▸ **Information shown**
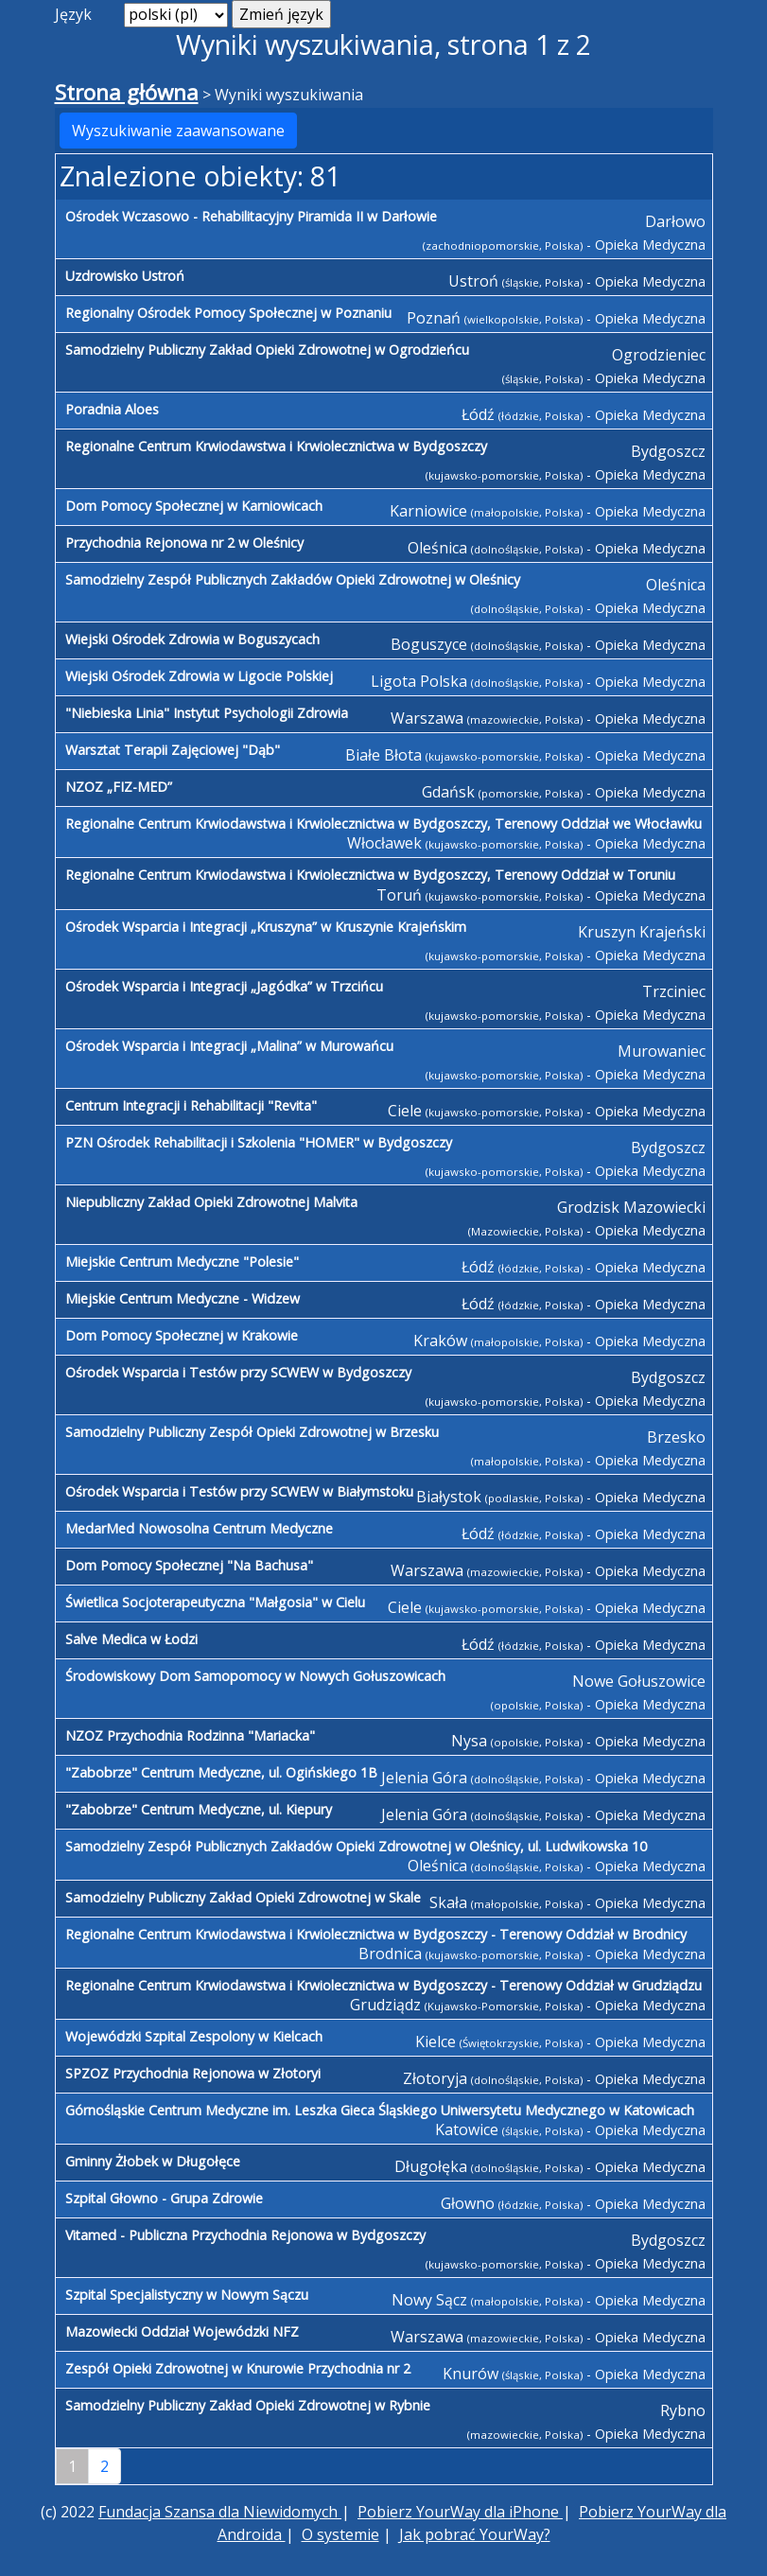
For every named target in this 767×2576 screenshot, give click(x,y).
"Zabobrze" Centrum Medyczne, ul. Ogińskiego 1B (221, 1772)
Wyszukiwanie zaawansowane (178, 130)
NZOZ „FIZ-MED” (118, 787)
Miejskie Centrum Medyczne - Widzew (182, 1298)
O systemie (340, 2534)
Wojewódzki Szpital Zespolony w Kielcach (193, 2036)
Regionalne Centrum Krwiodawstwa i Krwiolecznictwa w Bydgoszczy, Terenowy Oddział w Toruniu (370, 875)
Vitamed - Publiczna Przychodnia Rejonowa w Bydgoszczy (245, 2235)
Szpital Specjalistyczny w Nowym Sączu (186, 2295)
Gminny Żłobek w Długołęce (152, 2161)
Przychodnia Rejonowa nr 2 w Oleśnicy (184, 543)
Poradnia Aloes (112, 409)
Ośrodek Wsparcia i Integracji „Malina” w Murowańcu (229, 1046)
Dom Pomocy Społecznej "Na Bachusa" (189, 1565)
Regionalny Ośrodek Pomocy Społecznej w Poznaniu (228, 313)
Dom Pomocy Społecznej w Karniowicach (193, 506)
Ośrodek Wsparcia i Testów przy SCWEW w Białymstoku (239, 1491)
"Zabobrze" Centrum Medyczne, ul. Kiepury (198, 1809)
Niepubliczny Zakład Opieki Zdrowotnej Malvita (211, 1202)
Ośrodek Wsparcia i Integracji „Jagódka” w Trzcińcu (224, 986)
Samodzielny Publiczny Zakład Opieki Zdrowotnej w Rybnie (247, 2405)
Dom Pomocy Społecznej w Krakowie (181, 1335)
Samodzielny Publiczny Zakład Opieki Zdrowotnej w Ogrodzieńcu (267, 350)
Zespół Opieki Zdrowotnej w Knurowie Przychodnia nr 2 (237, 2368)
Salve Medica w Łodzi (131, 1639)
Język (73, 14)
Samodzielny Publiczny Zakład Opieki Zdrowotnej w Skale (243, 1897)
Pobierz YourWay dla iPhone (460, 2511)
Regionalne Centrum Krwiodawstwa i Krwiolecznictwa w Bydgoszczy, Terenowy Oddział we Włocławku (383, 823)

▸ **Task instructions**
Copy out the lines beginning at the one that contains "Dom Pomocy Społecznej w Karniowicach". Stop at the final line of the data, and include it.

▸ **Output**
Dom Pomocy Społecznej w Karniowicach (193, 506)
Ośrodek Wsparcia i Testów przy SCWEW w Białymstoku (239, 1491)
"Zabobrze" Centrum Medyczne, ul. Kiepury (198, 1809)
Niepubliczny Zakład Opieki Zdrowotnej Malvita (211, 1202)
Ośrodek Wsparcia i Integracji „Jagódka” w Trzcińcu (224, 986)
Samodzielny Publiczny Zakład Opieki Zdrowotnej w Rybnie (247, 2405)
Dom Pomocy Społecznej w Krakowie (181, 1335)
Samodzielny Publiczny Zakład Opieki Zdrowotnej w Ogrodzieńcu (267, 350)
Zespół Opieki Zdrowotnej w Knurowie Przychodnia nr 2 (237, 2368)
Salve Medica w Łodzi (131, 1639)
Język (73, 14)
Samodzielny Publiczny Zakład Opieki Zdrowotnej w Skale (243, 1897)
Pobierz YourWay dla iPhone (460, 2511)
Regionalne Centrum Krwiodawstwa i Krwiolecznictwa w Bydgoszczy, Terenowy Oddział we Włocławku (383, 823)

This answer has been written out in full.